Ancak bu, barlardan tamamen ayrılmanız gerektiği anlamına gelmez. Vücudunuzun uyum sağlamasına yardımcı olmak için sorunlu favorinizi diyetinize daha yavaş dahil etmeyi deneyebilirsiniz. Kitchin, hastalarıma, lif oranı yüksek veya şekeri düşük olduğu söylenen yeni bir ürünü denediğinizde dikkatli olmanızı ve yavaşlamanızı söylüyorum. Genel olarak diyetinizdeki lif miktarını yavaş yavaş artırmak iyi bir fikirdir. ABD Ulusal Tıp Kütüphanesi . (Ve yine bol su için.) Süper yüksek lifli bir barla bunu yapmak zor olabilir, bu nedenle Kitchin birkaç gün boyunca yarım barla başlamanızı ve nasıl hissettiğinizi görmenizi önerir. Aynı şey şeker alkolü için de geçerli; GI semptomları büyük olasılıkla, bu şeylere tamamen alışkın olmadığınızda ve bir oturuşta 20 gram kadar yemek yediğinizde ortaya çıkar. Ancak araştırmalar, alışkanlık haline gelen tüketimle insanların bağırsak florasının şekerli alkollerle daha iyi başa çıkmaya uyum sağlayabildiğini gösteriyor. Burada gerçekten sihirli bir formül yok: Her seferinde biraz iç ve nasıl hissettiğini gör.

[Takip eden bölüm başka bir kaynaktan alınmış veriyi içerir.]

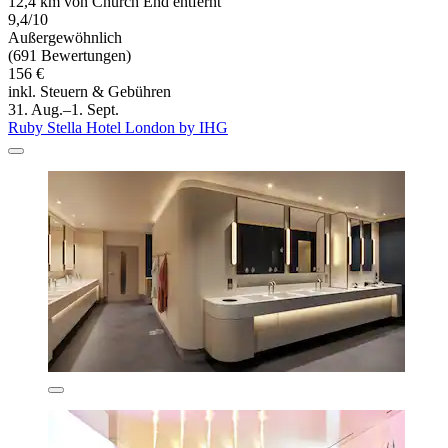
12,4 km von Church End entfernt
9,4/10
Außergewöhnlich
(691 Bewertungen)
156 €
inkl. Steuern & Gebühren
31. Aug.–1. Sept.
Ruby Stella Hotel London by IHG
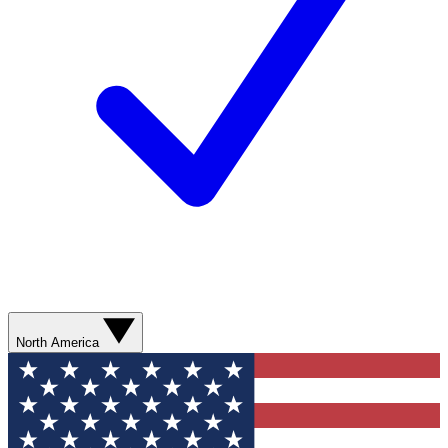
North America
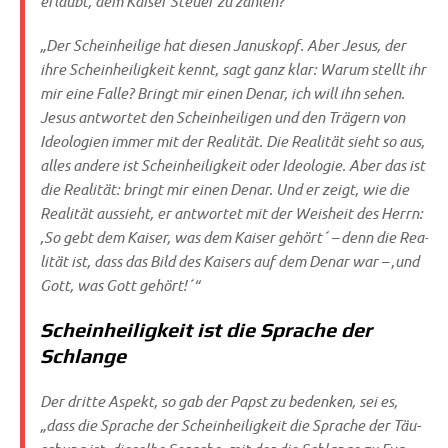
erlaubt, dem Kai­ser Steu­er zu zahlen?“
„Der Schein­hei­li­ge hat die­sen Janus­kopf. Aber Jesus, der
ihre Schein­hei­lig­keit kennt, sagt ganz klar: War­um stellt ihr
mir eine Fal­le? Bringt mir einen Denar, ich will ihn sehen.
Jesus ant­wor­tet den Schein­hei­li­gen und den Trä­gern von
Ideo­lo­gien immer mit der Rea­li­tät. Die Rea­li­tät sieht so aus,
alles ande­re ist Schein­hei­lig­keit oder Ideo­lo­gie. Aber das ist
die Rea­li­tät: bringt mir einen Denar. Und er zeigt, wie die
Rea­li­tät aus­sieht, er ant­wor­tet mit der Weis­heit des Herrn:
‚So gebt dem Kai­ser, was dem Kai­ser gehört´ – denn die Rea­
li­tät ist, dass das Bild des Kai­sers auf dem Denar war – ‚und
Gott, was Gott gehört!´“
Scheinheiligkeit ist die Sprache der
Schlange
Der drit­te Aspekt, so gab der Papst zu beden­ken, sei es,
„dass die Spra­che der Schein­hei­lig­keit die Spra­che der Täu­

Bununla birlikte, mevcut seçeneklerin sayısı göz önüne alındığında, oldukça kolay bir çözüm, size sorun yaratan içerikten daha az (veya hiç olmayan) farklı bir bar çeşidi denemektir. Bu daha az lifli olanı seçmek anlamına gelebilir. Sonuçta günlük lif ihtiyacınızı karşılamanın en iyi yolu meyveler, sebzeler, baklagiller ve baklagiller gibi çok çeşitli doğal lifli gıdalar tüketmektir. tam tahıllar , sundukları besin zenginliği nedeniyle lifli barları bir avantaj olarak düşünün. Veya şeker alkolleri yerine gerçek şeker içeren bir bar deneyin (bal gibi) veya doğal olarak meydana gelen (kuru üzüm gibi). Bazen bu çağda hatırlamak zor keto ve paleo Ancak şekerin sağlıklı beslenmede yeri vardır ve veba gibi korkulacak ya da kaçınılacak bir şey değildir. Günün sonunda, kendinizi bok gibi hissettiren bir şey sizin için daha iyi değildir; yüksek lifli ve/veya düşük şekerli olsa bile.